This was, however, but a hollow distraction from the sight now unfolding in front of them, for a truck was unloading what looked like ten or twenty tonnes of compost directly onto Emily’s
garden. Both men stared open-mouthed, but as the oozing brown liquid cascaded down and squeezed among the trellises and pots and nets, the old lady was no longer watching. She had turned away and
tapped a speed dial on her phone.

‘Terence,’ she said sharply, ‘we have a code red. That’s right – the eagle must raid the nest. I REPEAT,’ she repeated, ‘THE EAGLE MUST RAID THE NEST!
We have go!’

Sam had by now discreetly coughed up his latest piece of cake in anticipation of its getting stuck in his throat, and despite the ravages of his hangover, was starting to have a bit of fun as he
watched the detective try to get out of the old lady what the purpose of her telephone call was. Bradley, for his part, asked with more than a touch of misgiving.

Emily showed no stress or anxiety at the depredations of the filth spread over her front yard. She did have, after all, as Sam saw through a window on the other side of the room, a back garden
of about twenty acres. But there was something in Emily’s eyes as she stared dreamily out over the rooftops that made him think she had either just ingested a mood-controlling drug, or, more
surprisingly, that she was capable of focusing on an object in the middle distance. Sam became sensible of a strange thudding noise just as her phone rang. Without moving her eyes from the heavens,
she answered it.

‘That’s it, Terence, my lad. You’ve got it. You
are
a good boy! Yes, that’s the one. Try not to hit the next-door house – the one with the garden covered in
sewage – that’s my place and I’d hate to miss the show by being collateral damage.’
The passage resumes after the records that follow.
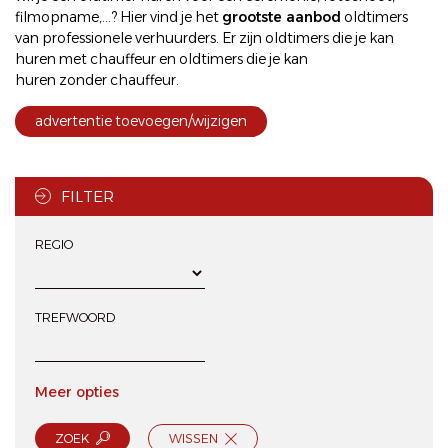
filmopname,...? Hier vind je het
grootste aanbod
oldtimers
van professionele verhuurders. Er zijn oldtimers die je kan
huren met chauffeur
en oldtimers die je kan
huren zonder chauffeur
.
advertentie toevoegen/wijzigen
FILTER
REGIO
TREFWOORD
Meer opties
ZOEK
WISSEN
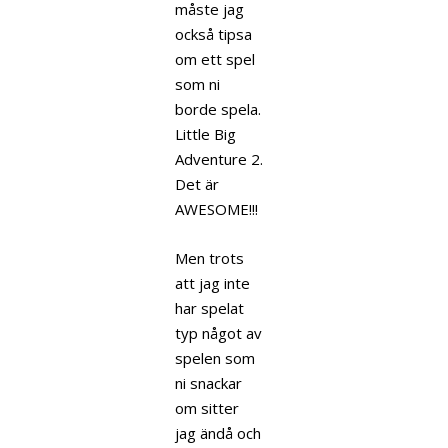
måste jag
också tipsa
om ett spel
som ni
borde spela.
Little Big
Adventure 2.
Det är
AWESOME!!!
Men trots
att jag inte
har spelat
typ något av
spelen som
ni snackar
om sitter
jag ändå och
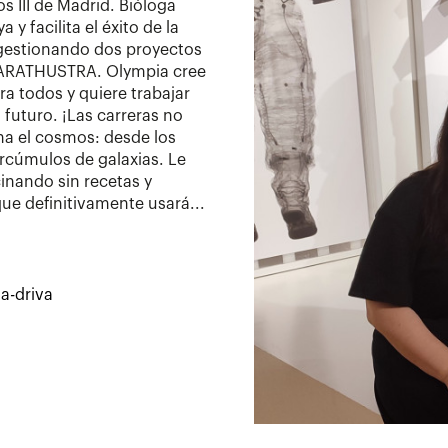
s III de Madrid. Bióloga
y facilita el éxito de la
 gestionando dos proyectos
ZARATHUSTRA. Olympia cree
ra todos y quiere trabajar
futuro. ¡Las carreras no
ina el cosmos: desde los
rcúmulos de galaxias. Le
inando sin recetas y
ue definitivamente usará...
a-driva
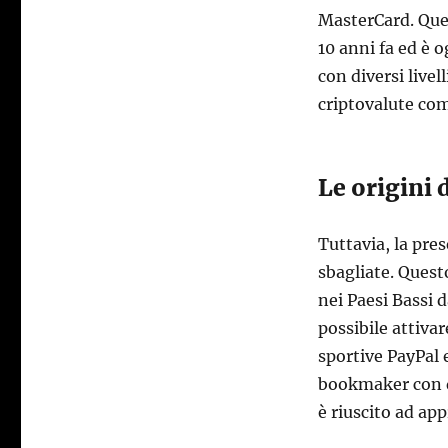
MasterCard. Ques
10 anni fa ed è o
con diversi livel
criptovalute com
Le origini 
Tuttavia, la pre
sbagliate. Ques
nei Paesi Bassi 
possibile attiv
sportive PayPal 
bookmaker con q
è riuscito ad app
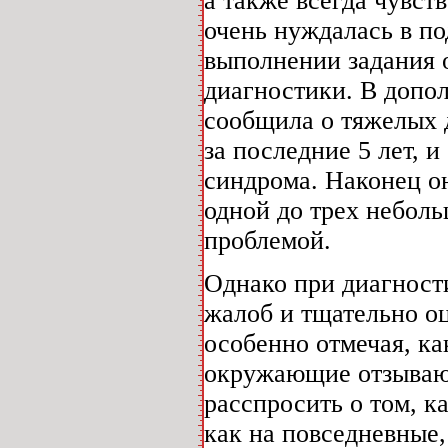
а также всегда чувст
очень нуждалась в по
выполнении задания о
диагностики. В допо
сообщила о тяжелых д
за последние 5 лет, 
синдрома. Наконец он
одной до трех неболь
проблемой.
Однако при диагност
жалоб и тщательно о
особенно отмечая, ка
окружающие отзывают
расспросить о том, к
как на повседневные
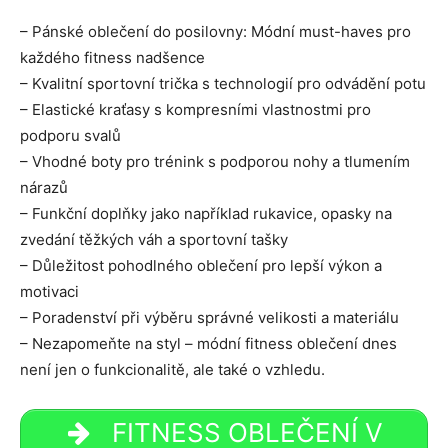
– Pánské oblečení do posilovny: Módní must-haves pro
každého fitness nadšence
– Kvalitní sportovní trička s technologií pro odvádění potu
– Elastické kraťasy s kompresními vlastnostmi pro
podporu svalů
– Vhodné boty pro trénink s podporou nohy a tlumením
nárazů
– Funkční doplňky jako například rukavice, opasky na
zvedání těžkých váh a sportovní tašky
– Důležitost pohodlného oblečení pro lepší výkon a
motivaci
– Poradenství při výběru správné velikosti a materiálu
– Nezapomeňte na styl – módní fitness oblečení dnes
není jen o funkcionalitě, ale také o vzhledu.
FITNESS OBLEČENÍ V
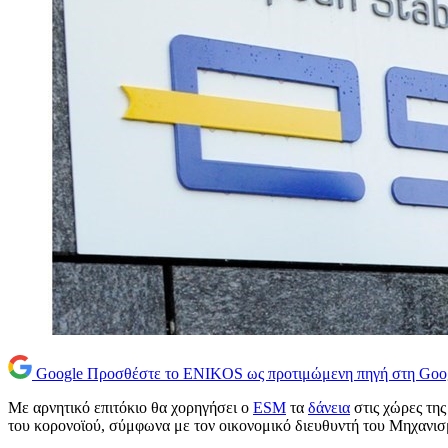
Google
Προσθέστε το ENIKOS ως προτιμώμενη πηγή στη Goo
Με αρνητικό επιτόκιο θα χορηγήσει ο
ESM
τα
δάνεια
στις χώρες της
του κορονοϊού, σύμφωνα με τον οικονομικό διευθυντή του Μηχανισ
‘My godson,’ she said, ringing off, and looking blithely at the men. ‘He’s stationed at the military airbase a few miles south of the town. He assured me that if it was
needed, he could loose off a few rounds and blame it on a malfunction.’

Emily’s face had taken on an almost beatific aspect by this point, staring out of the window as the thudding noise grew to a pitch that defied speech and a gigantic helicopter lowered into
view through the window, its wings under-clustered with tree-trunk missiles and fridge-wide rocket launchers.

‘I think we should leave,’ said Sam, much too late, as bright shimmering blasts were followed by clods of earth being flung up in the air, accompanied by the noise of the garden next
door having a sequence of three-feet-deep holes plunged into it and its vegetable contents distributed all over the surrounding streets in fine ash.

Sam, witnessing these events and unsure for a moment which of his many reactions he should act upon, at last rugby-tackled Emily to the ground, and in one diving movement first swallowed, then
choked on, and at last ejected a final chunk of cake.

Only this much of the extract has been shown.